WHAT IS REQUIRED: Among the entries below, only the lines from the one with "департамента Домклик Сбербанка Алексей" through the one with "disputada necesitan representación legal que" are wanted, reproduced exactly. Pictures are not wanted.

DATA FOR ANALYSIS:
════════════════════
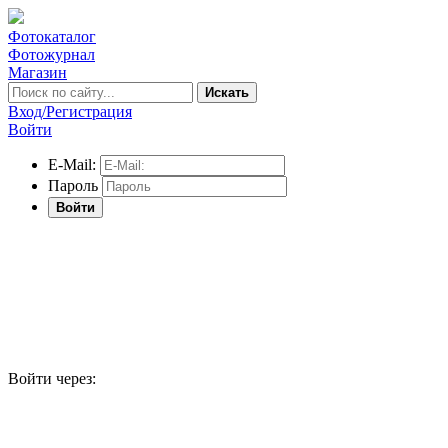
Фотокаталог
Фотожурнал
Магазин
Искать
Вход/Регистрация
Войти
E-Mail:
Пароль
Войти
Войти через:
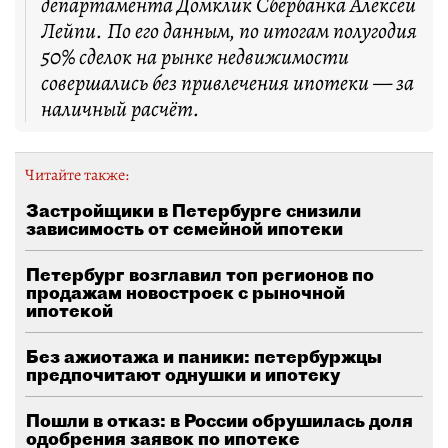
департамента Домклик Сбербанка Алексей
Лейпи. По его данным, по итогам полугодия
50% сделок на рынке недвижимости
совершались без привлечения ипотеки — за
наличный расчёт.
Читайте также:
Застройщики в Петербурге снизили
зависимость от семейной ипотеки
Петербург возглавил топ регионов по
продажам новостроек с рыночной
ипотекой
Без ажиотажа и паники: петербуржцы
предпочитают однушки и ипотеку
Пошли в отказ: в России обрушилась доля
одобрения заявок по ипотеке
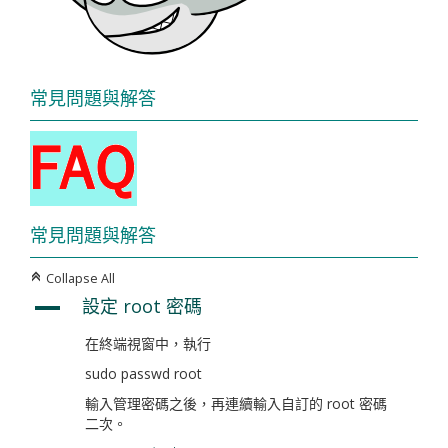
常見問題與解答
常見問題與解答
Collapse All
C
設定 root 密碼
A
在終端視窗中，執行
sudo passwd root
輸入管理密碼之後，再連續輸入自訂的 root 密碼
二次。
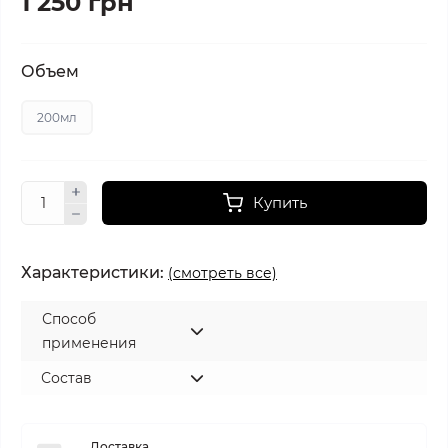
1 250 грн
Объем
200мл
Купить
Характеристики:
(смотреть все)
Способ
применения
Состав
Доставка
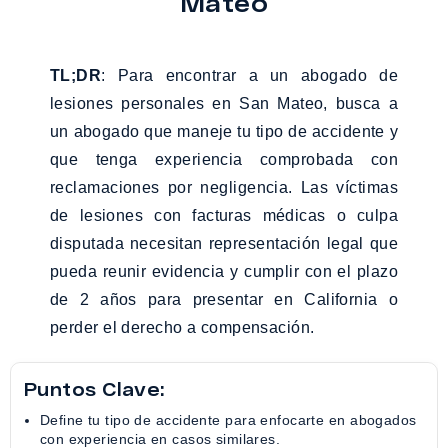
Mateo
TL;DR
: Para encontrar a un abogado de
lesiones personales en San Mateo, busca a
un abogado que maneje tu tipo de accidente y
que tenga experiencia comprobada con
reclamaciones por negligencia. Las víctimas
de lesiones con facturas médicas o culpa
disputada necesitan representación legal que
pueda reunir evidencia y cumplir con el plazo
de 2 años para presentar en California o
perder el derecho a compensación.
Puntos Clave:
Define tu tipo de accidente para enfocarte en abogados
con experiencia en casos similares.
════════════════════
SOLUTION TO THIS EXERCISE:
департамента Домклик Сбербанка Алексей
Лейпи. По его данным, по итогам полугодия
50% сделок на рынке недвижимости
совершались без привлечения ипотеки — за
наличный расчёт.
Читайте также:
Застройщики в Петербурге снизили
зависимость от семейной ипотеки
Петербург возглавил топ регионов по
продажам новостроек с рыночной
ипотекой
Без ажиотажа и паники: петербуржцы
предпочитают однушки и ипотеку
Пошли в отказ: в России обрушилась доля
одобрения заявок по ипотеке
常見問題與解答
常見問題與解答
Collapse All
C
設定 root 密碼
A
在終端視窗中，執行
sudo passwd root
輸入管理密碼之後，再連續輸入自訂的 root 密碼
二次。
1 250 грн
Объем
200мл
Купить
Характеристики:
(смотреть все)
Способ
применения
Состав
Доставка
Mateo
TL;DR
: Para encontrar a un abogado de
lesiones personales en San Mateo, busca a
un abogado que maneje tu tipo de accidente y
que tenga experiencia comprobada con
reclamaciones por negligencia. Las víctimas
de lesiones con facturas médicas o culpa
disputada necesitan representación legal que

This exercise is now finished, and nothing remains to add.